Show $(\log n)^{ (\log n) } = 2^{(\log n)(\log (\log n))}$ I am having difficulty understanding how this follows.
$$(\log n)^{ (\log n) } = 2^{(\log n)(\log (\log n))} = n^{\log \log n}$$
Which logarithmic identities are used to go through each equality?
e.g. how do you first go from 
$$(\log n)^{ (\log n) } = 2^{(\log n)(\log (\log n))}$$
and then to
$$2^{(\log n)(\log (\log n))} = n^{\log \log n}$$
(The log base must be 2 or else this equality won't hold)
 A: I'm assuming the base is $2.$ Otherwise the equality doesn't hold.

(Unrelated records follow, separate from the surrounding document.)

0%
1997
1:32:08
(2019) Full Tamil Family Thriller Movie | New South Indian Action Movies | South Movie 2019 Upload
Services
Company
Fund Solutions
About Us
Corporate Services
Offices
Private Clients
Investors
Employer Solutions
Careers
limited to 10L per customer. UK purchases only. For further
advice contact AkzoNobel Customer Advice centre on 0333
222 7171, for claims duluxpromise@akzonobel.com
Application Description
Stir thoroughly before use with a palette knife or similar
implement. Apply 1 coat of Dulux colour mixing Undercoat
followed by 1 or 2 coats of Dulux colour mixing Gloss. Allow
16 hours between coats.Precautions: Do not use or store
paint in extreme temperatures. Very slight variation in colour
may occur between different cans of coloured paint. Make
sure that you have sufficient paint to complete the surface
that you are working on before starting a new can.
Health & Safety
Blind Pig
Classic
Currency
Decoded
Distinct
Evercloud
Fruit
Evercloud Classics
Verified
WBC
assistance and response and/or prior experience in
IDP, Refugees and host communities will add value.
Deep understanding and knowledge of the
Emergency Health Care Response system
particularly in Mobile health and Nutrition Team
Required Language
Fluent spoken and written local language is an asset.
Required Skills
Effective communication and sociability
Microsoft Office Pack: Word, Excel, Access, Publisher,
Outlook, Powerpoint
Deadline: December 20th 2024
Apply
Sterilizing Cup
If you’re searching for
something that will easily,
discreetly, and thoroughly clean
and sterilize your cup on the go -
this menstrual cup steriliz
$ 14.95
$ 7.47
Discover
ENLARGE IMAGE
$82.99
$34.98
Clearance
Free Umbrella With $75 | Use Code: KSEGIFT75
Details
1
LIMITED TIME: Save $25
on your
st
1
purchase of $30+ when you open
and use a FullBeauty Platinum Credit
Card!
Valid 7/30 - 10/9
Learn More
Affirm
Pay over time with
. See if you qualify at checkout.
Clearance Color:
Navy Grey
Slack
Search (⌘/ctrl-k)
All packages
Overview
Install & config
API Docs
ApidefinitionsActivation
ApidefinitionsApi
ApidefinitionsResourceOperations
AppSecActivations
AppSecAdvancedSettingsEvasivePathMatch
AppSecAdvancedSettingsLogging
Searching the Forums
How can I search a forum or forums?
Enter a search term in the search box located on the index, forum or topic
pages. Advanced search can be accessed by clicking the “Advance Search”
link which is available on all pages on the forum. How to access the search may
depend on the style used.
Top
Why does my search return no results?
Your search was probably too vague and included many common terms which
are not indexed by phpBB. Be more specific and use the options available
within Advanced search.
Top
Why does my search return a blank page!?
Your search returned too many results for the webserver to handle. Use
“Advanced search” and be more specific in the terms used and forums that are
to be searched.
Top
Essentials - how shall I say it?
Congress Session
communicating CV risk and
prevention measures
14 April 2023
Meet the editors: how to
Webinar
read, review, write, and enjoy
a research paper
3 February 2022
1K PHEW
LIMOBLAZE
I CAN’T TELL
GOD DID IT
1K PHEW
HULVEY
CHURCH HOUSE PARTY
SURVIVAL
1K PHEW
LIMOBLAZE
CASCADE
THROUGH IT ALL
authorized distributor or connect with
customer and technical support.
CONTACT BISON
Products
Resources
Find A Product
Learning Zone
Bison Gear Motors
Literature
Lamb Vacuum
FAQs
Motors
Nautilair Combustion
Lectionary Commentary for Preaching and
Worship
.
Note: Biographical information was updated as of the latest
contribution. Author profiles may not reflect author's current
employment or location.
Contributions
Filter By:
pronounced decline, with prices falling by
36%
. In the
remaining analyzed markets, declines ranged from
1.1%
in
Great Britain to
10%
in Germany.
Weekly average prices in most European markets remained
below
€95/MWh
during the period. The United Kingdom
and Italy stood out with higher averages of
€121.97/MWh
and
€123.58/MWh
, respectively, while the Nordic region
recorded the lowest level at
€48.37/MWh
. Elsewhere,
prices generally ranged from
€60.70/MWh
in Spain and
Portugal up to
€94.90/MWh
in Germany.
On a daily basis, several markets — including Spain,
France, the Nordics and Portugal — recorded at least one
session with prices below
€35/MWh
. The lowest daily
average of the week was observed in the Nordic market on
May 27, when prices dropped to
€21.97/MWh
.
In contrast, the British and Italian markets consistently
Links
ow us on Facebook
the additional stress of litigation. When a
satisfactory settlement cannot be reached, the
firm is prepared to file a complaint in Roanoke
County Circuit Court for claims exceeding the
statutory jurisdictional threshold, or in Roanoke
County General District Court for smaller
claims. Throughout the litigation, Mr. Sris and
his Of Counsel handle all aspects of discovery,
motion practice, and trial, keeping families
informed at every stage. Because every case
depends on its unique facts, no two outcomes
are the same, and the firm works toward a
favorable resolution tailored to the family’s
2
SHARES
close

$$2^{(\log n)(\log (\log n))} = 2^{(\log (\log n)) (\log n)} = (2^{(\log (\log n))})^{(\log n)}$$
and
$$ 2^{(\log (\log n))} = \log n $$
because
$$ 2^{\log x} = x.$$

Edit: to reflect the update in the question:
$$ 2^{(\log n)(\log (\log n))} = (\color{blue}{2^{(\log n)}})^{(\log (\log n))} = \color{blue}{n}^{{(\log (\log n))}} = n^{\log \log n} $$
because again
$$ 2^{\log n} = n.$$
A: For any
$$1\neq a\in\Bbb R^+\,\,,\,\,x^y=a^{y\log_ax}\,\,,\,\text{whenever LHS is defined. }$$
Thus,
$$(\log n)^{\log n}=2^{\log n\,\log_2(\log n)}$$
So your equality follows if the logarithm here is taken in base $\,2\,$ and not $\,10\,$ , as you wrote...
A: Let
$$y=\log_2^{\log_2 n} n$$
Taking the logarithm (in base 2) of both sides
$$\log_2 y=\log_2 n \log_2 \log_2 n$$
Now, remember that $2^{\log_2 n}=n$.  Thus
$$y=2^{\log_2 y}=2^{\log_2 n \log_2 \log_2}$$
Also recall that $a^{bc}=(a^b)^c$.  Thus
$$y=2^{\log_2 n \log_2 \log_2 n}=(2^{\log_2 n})^{\log_2 \log_2 n}=n^{\log_2 \log_2 n}$$